** Opening PROVIDED DATA block **
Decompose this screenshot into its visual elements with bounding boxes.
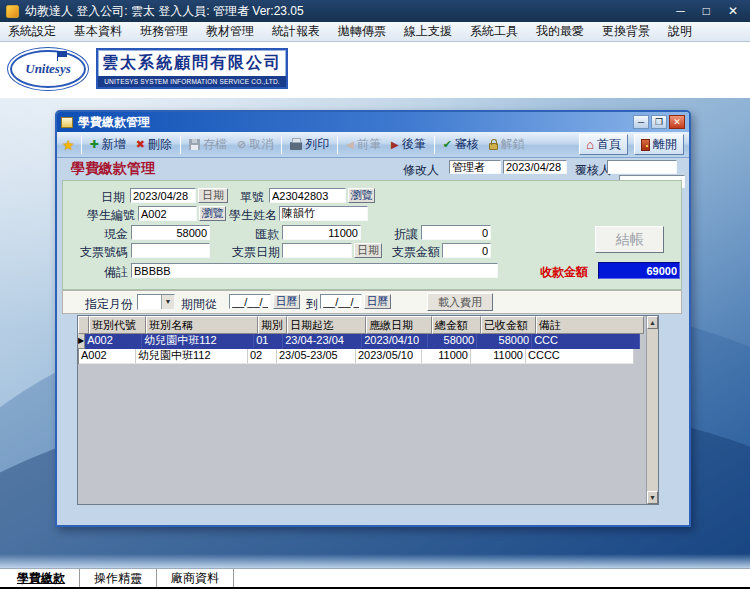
** Closing PROVIDED DATA block **
** Opening PROVIDED DATA block **
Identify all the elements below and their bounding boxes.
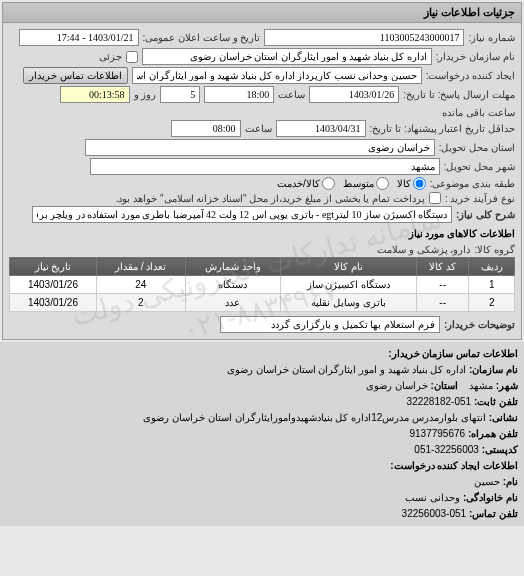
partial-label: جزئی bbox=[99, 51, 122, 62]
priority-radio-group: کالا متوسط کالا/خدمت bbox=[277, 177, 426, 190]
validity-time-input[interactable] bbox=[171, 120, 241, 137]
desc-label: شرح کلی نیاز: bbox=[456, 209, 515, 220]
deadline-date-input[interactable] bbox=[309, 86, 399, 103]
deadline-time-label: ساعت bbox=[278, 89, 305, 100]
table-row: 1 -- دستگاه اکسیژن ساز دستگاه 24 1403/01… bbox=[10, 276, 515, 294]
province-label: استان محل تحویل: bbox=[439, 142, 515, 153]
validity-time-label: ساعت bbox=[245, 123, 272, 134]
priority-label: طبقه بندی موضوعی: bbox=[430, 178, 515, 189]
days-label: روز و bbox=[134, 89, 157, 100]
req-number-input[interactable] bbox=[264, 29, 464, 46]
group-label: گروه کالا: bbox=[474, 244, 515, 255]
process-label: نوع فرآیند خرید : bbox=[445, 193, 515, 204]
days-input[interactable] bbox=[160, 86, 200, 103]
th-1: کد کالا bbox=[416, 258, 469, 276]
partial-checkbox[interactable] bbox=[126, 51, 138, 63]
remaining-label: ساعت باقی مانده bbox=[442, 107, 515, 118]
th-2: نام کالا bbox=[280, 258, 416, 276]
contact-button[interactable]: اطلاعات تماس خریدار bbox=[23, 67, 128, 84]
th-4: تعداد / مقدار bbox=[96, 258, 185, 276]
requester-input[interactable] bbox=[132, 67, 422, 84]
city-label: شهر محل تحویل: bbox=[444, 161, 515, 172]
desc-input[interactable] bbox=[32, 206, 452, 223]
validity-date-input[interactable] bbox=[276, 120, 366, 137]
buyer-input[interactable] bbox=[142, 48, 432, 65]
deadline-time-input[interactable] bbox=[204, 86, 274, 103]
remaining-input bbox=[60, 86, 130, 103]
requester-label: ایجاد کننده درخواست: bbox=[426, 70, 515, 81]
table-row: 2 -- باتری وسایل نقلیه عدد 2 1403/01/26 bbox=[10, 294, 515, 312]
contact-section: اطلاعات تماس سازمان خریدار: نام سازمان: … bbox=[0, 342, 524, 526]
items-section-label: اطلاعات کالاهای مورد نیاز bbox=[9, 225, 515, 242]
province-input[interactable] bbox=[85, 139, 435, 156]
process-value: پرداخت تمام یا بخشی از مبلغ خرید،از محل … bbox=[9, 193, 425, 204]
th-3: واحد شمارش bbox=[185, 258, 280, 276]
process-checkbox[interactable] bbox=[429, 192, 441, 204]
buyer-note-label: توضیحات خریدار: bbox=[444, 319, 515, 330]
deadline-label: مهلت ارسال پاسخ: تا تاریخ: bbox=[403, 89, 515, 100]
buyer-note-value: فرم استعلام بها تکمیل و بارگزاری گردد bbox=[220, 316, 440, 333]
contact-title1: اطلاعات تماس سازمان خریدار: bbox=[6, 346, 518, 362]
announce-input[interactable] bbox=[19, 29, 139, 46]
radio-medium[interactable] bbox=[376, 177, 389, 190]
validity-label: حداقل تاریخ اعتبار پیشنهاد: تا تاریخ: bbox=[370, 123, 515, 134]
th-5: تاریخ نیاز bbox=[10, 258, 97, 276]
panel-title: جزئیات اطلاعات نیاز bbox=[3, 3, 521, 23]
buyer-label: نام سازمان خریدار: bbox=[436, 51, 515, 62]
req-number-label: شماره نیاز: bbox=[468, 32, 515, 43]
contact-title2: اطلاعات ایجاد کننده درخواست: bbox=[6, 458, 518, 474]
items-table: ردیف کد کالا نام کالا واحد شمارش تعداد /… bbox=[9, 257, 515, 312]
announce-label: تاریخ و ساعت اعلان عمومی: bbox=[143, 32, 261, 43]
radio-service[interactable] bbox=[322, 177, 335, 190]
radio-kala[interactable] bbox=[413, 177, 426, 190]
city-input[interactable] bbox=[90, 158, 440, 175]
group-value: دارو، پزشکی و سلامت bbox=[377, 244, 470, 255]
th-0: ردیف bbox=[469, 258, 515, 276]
** Closing PROVIDED DATA block **
** Opening PROVIDED DATA block **
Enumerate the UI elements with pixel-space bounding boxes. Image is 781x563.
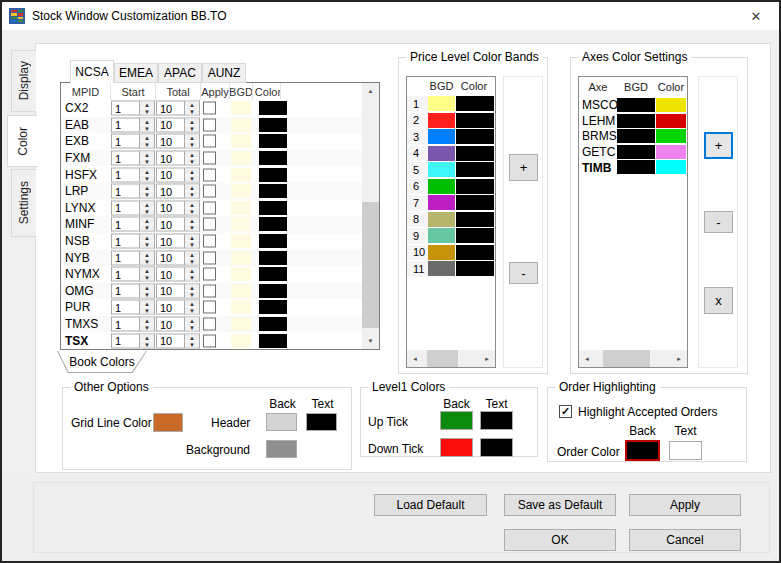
** Closing PROVIDED DATA block **
Match on "with": copy every line in the records that has it.

RESULT BELOW:
Decompose this screenshot into its visual elements with bounding boxes.
Enumerate the UI elements with pixel-space bounding boxes. Image is 781x563.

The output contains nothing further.